The American Epilepsy Society (AES) has published a clinical practice guideline for the management of infantile epilepsy, providing recommendations for pharmacologic, dietary, and surgical treatment in infants and children aged 1 month to <36 months. Published in Epilepsy Currents, the recommendations address a major gap in care for infantile epilepsies outside of infantile spasms and West syndrome, which were excluded because separate treatment guidance already exists.

The guideline was developed by a multidisciplinary panel using the Grading of Recommendations Assessment, Development and Evaluation (GRADE) framework. The panel updated a prior systematic review funded by the Patient-Centered Outcomes Research Institute and conducted by ECRI for the Agency for Healthcare Research and Quality, adding studies published from August 2021 through September 2025. Most recommendations were conditional because of low or very low certainty of evidence, reflecting the limited number and quality of treatment studies in this age group.

Key Recommendations

  • Surgery: The panel made strong recommendations for hemispherectomy or hemispherotomy in appropriately selected infants and children with drug-resistant epilepsy due to select hemispheric structural pathologies, including hemimegaloencephaly, Rasmussen encephalitis, Sturge-Weber syndrome, perinatal stroke, and hemispheric cortical dysplasia. The panel also strongly recommended intralobar, multilobar, or focal resections and posterior disconnections for drug-resistant focal or lesional epilepsy.
  • Pharmacologic therapy: Conditional recommendations support levetiracetam for new-onset epilepsy, oxcarbazepine rather than levetiracetam for new-onset focal epilepsy, and levetiracetam rather than phenobarbital for new-onset epilepsy. The panel suggested against valproate for new-onset epilepsy of uncertain etiology but supported its use in some cases of drug-resistant epilepsy, with genetic testing recommended before initiation to exclude POLG-related disease.
  • Dietary therapy: For drug-resistant epilepsy, the panel suggested ketogenic diet therapy rather than no ketogenic diet and favored classic ketogenic diet approaches in children younger than 24 months. Dietary therapy may also be considered first-line for specific metabolic etiologies, including GLUT1 deficiency and pyruvate dehydrogenase complex deficiency.

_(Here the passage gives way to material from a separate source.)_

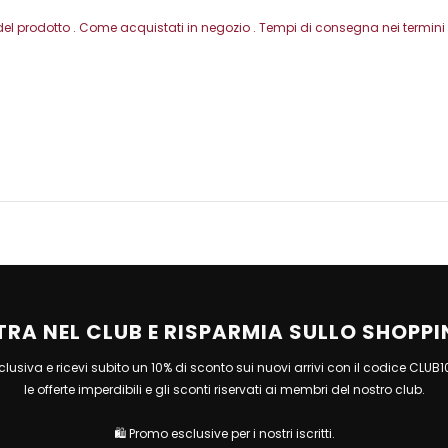
del prodotto . Come acquistati in negozio . Tempi di consegna nei termini -
TRA NEL CLUB E RISPARMIA SULLO SHOPPI
esclusiva e ricevi subito un 10% di sconto sui nuovi arrivi con il codice CLUB
le offerte imperdibili e gli sconti riservati ai membri del nostro club.
🛍 Promo esclusive per i nostri iscritti.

The clinical practice guideline includes a treatment algorithm recommending early history, examination, MRI, EEG, and genetic testing to classify infantile epilepsy syndromes. It also highlights the need for timely referral to pediatric epilepsy centers when seizures persist despite initial therapy or when structural or genetic etiologies suggest a role for surgical or dietary treatment.

Source

Freedman D, Babatunde I, Morgan RL, et al. American Epilepsy Society clinical practice guideline: infantile epilepsy. Epilepsy Currents. 2026. doi:10.1177/15357597261433266.